Muslims have been part of the auto workforce for decades, where accommodations are made informally. The only contractual religious holidays are Good Friday and Christmas, but one UAW officer said Muslim workers with good attendance are able to take religious holidays off, with union backing if they face problems from management.

RWDSU President Stuart Appelbaum supported the meatpackers’ fight for Muslim holidays, saying it was the “will of the workers” and that it’s the union’s role to fight for these demands.

Appelbaum is also president of the Jewish Labor Committee, which promotes communication between the labor movement and the Jewish community. Struggles for Saturday Sabbath and other Jewish holidays continue in some workplaces, he said.

Marc Stern of the American Jewish Congress said unions’ support of seniority rights can sometimes conflict with the vacation requests of the faithful, but contracts or informal provisions that allow workers to swap shifts can help to both preserve seniority structures and accommodate observers.

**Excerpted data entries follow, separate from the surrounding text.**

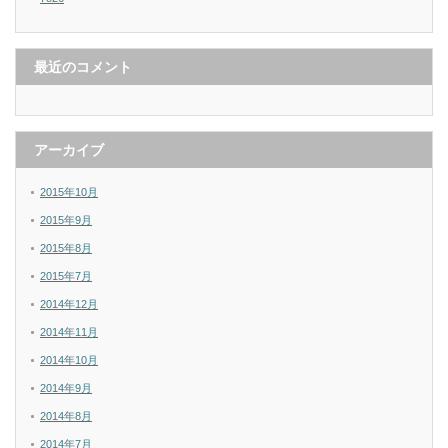
最近のコメント
アーカイブ
2015年10月
2015年9月
2015年8月
2015年7月
2014年12月
2014年11月
2014年10月
2014年9月
2014年8月
2014年7月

Dawud Walid of the Michigan chapter of the Council on American-Islamic Relations said the solution is simple. “Muslims having a short time to pray—why does that hurt anybody?” he asked. “People take smoke breaks; why can’t we have prayer breaks?” Of course, nonsmokers’ resentment of smokers’ extra time off the job is also a low-level gripe in some workplaces.

Manley said that Interfaith Worker Justice is preparing materials for unions on Islamic traditions, while Cashen said she’d encourage workers of minority faiths “to work with the union to find the best solution.”

A bill called the Workplace Religious Freedom Act was introduced in Congress in 2007 but its prospects are not strong.